Sample usage and tests

void test(int x) {
  printf("base10:% 11d base2:%35s  base36:%7s ", x, TO_BASE(x, 2), TO_BASE(x, 36));
  printf("%ld\n", strtol(TO_BASE(x, 36), NULL, 36));
}

int main(void) {
  test(0);
  test(-1);
  test(42);
  test(INT_MAX);
  test(-INT_MAX);
  test(INT_MIN);
}

Output

base10:          0 base2:                                  0  base36:      0 0
base10:         -1 base2:                                 -1  base36:     -1 -1
base10:         42 base2:                             101010  base36:     16 42
base10: 2147483647 base2:    1111111111111111111111111111111  base36: ZIK0ZJ 2147483647
base10:-2147483647 base2:   -1111111111111111111111111111111  base36:-ZIK0ZJ -2147483647
base10:-2147483648 base2:  -10000000000000000000000000000000  base36:-ZIK0ZK -2147483648

---

Ref How to use compound literals to fprintf() multiple formatted numbers with arbitrary bases?

Answer 5

to convert int to char you do not have to do anything

char x;
int y;


/* do something */

x = y;

only one int to char value as the printable (usually ASCII) digit like in your example:

const char digits[] = "0123456789ABCDEFGHIJKLMNOPQRSTUVWXYZ";

int inttochar(int val, int base)
{
    return digits[val % base];
}

if you want to convert to the string (char *) then you need to use any of the stansdard functions like sprintf, itoa, ltoa, utoa, ultoa .... or write one yourself:

char *reverse(char *str);
const char digits[] = "0123456789ABCDEFGHIJKLMNOPQRSTUVWXYZ";

char *convert(int number, char *buff, int base)
{
    char *result = (buff == NULL || base > strlen(digits) || base < 2) ? NULL : buff;
    char sign = 0;


    if (number < 0)
    {
         sign = '-';

    }
    if (result != NULL)
    {
        do
        {
            *buff++ = digits[abs(number % (base ))];
            number /= base;
        } while (number);
        if(sign) *buff++ = sign;
        if (!*result) *buff++ = '0';
        *buff = 0;
        reverse(result);
    }
    return result;
}

Answer 6

So characters in C are based on ASCII (or UTF-8 which is backwards-compatible with ascii codes).
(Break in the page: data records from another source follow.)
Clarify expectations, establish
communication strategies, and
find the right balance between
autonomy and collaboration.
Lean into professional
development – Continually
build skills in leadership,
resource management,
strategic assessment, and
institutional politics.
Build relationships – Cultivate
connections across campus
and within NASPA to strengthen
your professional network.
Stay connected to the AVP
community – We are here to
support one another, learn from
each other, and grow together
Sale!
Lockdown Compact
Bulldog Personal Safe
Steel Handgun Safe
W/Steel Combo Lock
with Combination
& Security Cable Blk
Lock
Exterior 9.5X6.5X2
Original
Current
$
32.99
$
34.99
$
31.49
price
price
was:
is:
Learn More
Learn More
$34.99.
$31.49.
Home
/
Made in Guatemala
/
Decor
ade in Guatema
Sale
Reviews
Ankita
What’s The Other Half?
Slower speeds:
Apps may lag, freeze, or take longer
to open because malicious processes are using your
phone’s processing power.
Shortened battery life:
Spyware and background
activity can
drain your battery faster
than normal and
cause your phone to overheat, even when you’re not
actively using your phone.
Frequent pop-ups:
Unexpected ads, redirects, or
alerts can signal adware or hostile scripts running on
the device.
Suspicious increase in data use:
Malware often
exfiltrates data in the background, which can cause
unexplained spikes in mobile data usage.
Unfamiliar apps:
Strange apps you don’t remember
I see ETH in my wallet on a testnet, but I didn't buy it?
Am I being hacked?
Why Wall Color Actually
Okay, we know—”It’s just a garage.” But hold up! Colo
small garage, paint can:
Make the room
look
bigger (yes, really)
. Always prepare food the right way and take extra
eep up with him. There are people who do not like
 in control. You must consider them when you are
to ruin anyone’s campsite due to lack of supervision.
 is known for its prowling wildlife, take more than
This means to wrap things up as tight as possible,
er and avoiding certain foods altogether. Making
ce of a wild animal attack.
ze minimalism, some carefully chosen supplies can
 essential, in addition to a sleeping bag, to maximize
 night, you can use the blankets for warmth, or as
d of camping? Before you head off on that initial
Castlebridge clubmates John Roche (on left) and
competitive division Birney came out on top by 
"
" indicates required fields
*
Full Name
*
This means that under the hood, "A" is actually the number "65" (except in binary rather than decimal). All a "char" is in C is an integer with enough bytes to represent every ASCII character. If you want to convert an int to a char, you'll need to instruct the computer to interpret the bytes of an int as ASCII values - and it's been a while since I've done C, but I believe the compiler will complain since char holds fewer bytes than int. This means we need a function, as you've written. Thus,

if(value < 10) return '0'+value;
return 'A'+value-10;

will be what you want to return from your function. Keep your bounds checks with "radix" as you've done, imho that is good practice in C.

Answer 7

Check out the ascii table

The values stored in a char are interpreted as the characters corresponding to that table. The value of 10 is a newline

Answer 8

Characters use an encoding (typically ASCII) to map numbers to a particular character. The codes for the characters '0' to '9' are consecutive, so for values less than 10 you add the value to the character constant '0'. For values 10 or more, you add the value minus 10 to the character constant 'A':

char result;
if (value >= 10) {
    result = 'A' + value - 10;
} else {
    result = '0' + value;
}

Answer 9

A portable way of doing this would be to define a

const char* foo = "0123456789ABC...";

where ... are the rest of the characters that you want to consider.

Then and foo[value] will evaluate to a particular char. For example foo[0] will be '0', and foo[10] will be 'A'.

If you assume a particular encoding (such as the common but by no means ubiquitous ASCII) then your code is not strictly portable.